# Work instruction:
Your task is to copy the records that follow exactly, minus any images.

# Supplied entries:
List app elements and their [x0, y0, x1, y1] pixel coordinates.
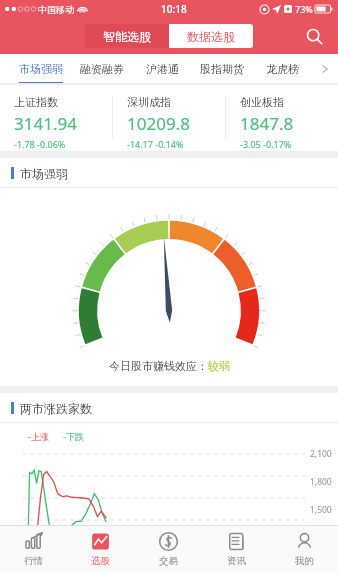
staticText: 73%: [295, 3, 313, 15]
staticText: 行情: [24, 555, 43, 567]
button[interactable]: 融资融券: [71, 54, 132, 84]
staticText: 交易: [159, 555, 178, 567]
staticText: 今日股市赚钱效应：: [109, 359, 208, 373]
staticText: 我的: [295, 555, 314, 567]
staticText: 深圳成指: [127, 95, 171, 109]
staticText: 2,100: [310, 448, 332, 460]
staticText: 1,500: [310, 504, 332, 516]
staticText: 股指期货: [200, 62, 244, 76]
staticText: 资讯: [227, 555, 246, 567]
staticText: 1847.8: [240, 112, 294, 135]
staticText: 市场强弱: [19, 62, 63, 76]
button[interactable]: More tabs: [312, 54, 338, 84]
button[interactable]: 深圳成指: [113, 85, 225, 151]
staticText: 上证指数: [14, 95, 58, 109]
staticText: 较弱: [208, 359, 230, 373]
button[interactable]: 行情: [0, 525, 67, 572]
staticText: 创业板指: [240, 95, 284, 109]
staticText: 市场强弱: [20, 166, 68, 181]
staticText: -3.05 -0.17%: [240, 138, 292, 150]
staticText: 融资融券: [80, 62, 124, 76]
staticText: 选股: [91, 555, 110, 567]
staticText: 3141.94: [14, 112, 77, 135]
button[interactable]: 交易: [134, 525, 202, 572]
staticText: -下跌: [63, 430, 84, 442]
staticText: 两市涨跌家数: [20, 401, 92, 416]
staticText: 数据选股: [187, 29, 235, 44]
staticText: -1.78 -0.06%: [14, 138, 66, 150]
button[interactable]: 资讯: [202, 525, 270, 572]
staticText: 龙虎榜: [266, 62, 299, 76]
staticText: -14.17 -0.14%: [127, 138, 184, 150]
staticText: 智能选股: [103, 29, 151, 44]
button[interactable]: 市场强弱: [10, 54, 71, 84]
button[interactable]: Search: [300, 22, 328, 50]
staticText: 中国移动: [38, 4, 74, 15]
button[interactable]: 数据选股: [169, 24, 253, 48]
button[interactable]: 创业板指: [226, 85, 338, 151]
staticText: 10:18: [161, 2, 187, 16]
staticText: 沪港通: [146, 62, 179, 76]
staticText: -上涨: [28, 430, 49, 442]
button[interactable]: 龙虎榜: [252, 54, 312, 84]
button[interactable]: 我的: [270, 525, 338, 572]
button[interactable]: 智能选股: [85, 24, 169, 48]
staticText: 1,800: [310, 476, 332, 488]
button[interactable]: 选股: [67, 525, 134, 572]
button[interactable]: 沪港通: [132, 54, 192, 84]
button[interactable]: 上证指数: [0, 85, 112, 151]
staticText: 10209.8: [127, 112, 190, 135]
button[interactable]: 股指期货: [192, 54, 252, 84]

# Problem solution:
List app elements and their [x0, y0, x1, y1] pixel coordinates.
staticText: 73%: [295, 3, 313, 15]
staticText: 行情: [24, 555, 43, 567]
button[interactable]: 融资融券: [71, 54, 132, 84]
staticText: 交易: [159, 555, 178, 567]
staticText: 今日股市赚钱效应：: [109, 359, 208, 373]
staticText: 我的: [295, 555, 314, 567]
staticText: 深圳成指: [127, 95, 171, 109]
staticText: 2,100: [310, 448, 332, 460]
staticText: 1,500: [310, 504, 332, 516]
staticText: 股指期货: [200, 62, 244, 76]
staticText: 资讯: [227, 555, 246, 567]
staticText: 1847.8: [240, 112, 294, 135]
staticText: 市场强弱: [19, 62, 63, 76]
button[interactable]: More tabs: [312, 54, 338, 84]
button[interactable]: 深圳成指: [113, 85, 225, 151]
staticText: 上证指数: [14, 95, 58, 109]
staticText: 较弱: [208, 359, 230, 373]
button[interactable]: 行情: [0, 525, 67, 572]
staticText: 创业板指: [240, 95, 284, 109]
staticText: 市场强弱: [20, 166, 68, 181]
staticText: -3.05 -0.17%: [240, 138, 292, 150]
staticText: 融资融券: [80, 62, 124, 76]
staticText: 选股: [91, 555, 110, 567]
staticText: 3141.94: [14, 112, 77, 135]
button[interactable]: 交易: [134, 525, 202, 572]
staticText: -下跌: [63, 430, 84, 442]
staticText: 两市涨跌家数: [20, 401, 92, 416]
staticText: 数据选股: [187, 29, 235, 44]
staticText: -1.78 -0.06%: [14, 138, 66, 150]
button[interactable]: 资讯: [202, 525, 270, 572]
staticText: 龙虎榜: [266, 62, 299, 76]
staticText: -14.17 -0.14%: [127, 138, 184, 150]
staticText: 智能选股: [103, 29, 151, 44]
button[interactable]: 市场强弱: [10, 54, 71, 84]
button[interactable]: Search: [300, 22, 328, 50]
staticText: 中国移动: [38, 4, 74, 15]
button[interactable]: 数据选股: [169, 24, 253, 48]
button[interactable]: 创业板指: [226, 85, 338, 151]
staticText: 10:18: [161, 2, 187, 16]
staticText: 沪港通: [146, 62, 179, 76]
staticText: -上涨: [28, 430, 49, 442]
button[interactable]: 龙虎榜: [252, 54, 312, 84]
button[interactable]: 我的: [270, 525, 338, 572]
button[interactable]: 智能选股: [85, 24, 169, 48]
staticText: 1,800: [310, 476, 332, 488]
button[interactable]: 选股: [67, 525, 134, 572]
button[interactable]: 沪港通: [132, 54, 192, 84]
button[interactable]: 上证指数: [0, 85, 112, 151]
staticText: 10209.8: [127, 112, 190, 135]
button[interactable]: 股指期货: [192, 54, 252, 84]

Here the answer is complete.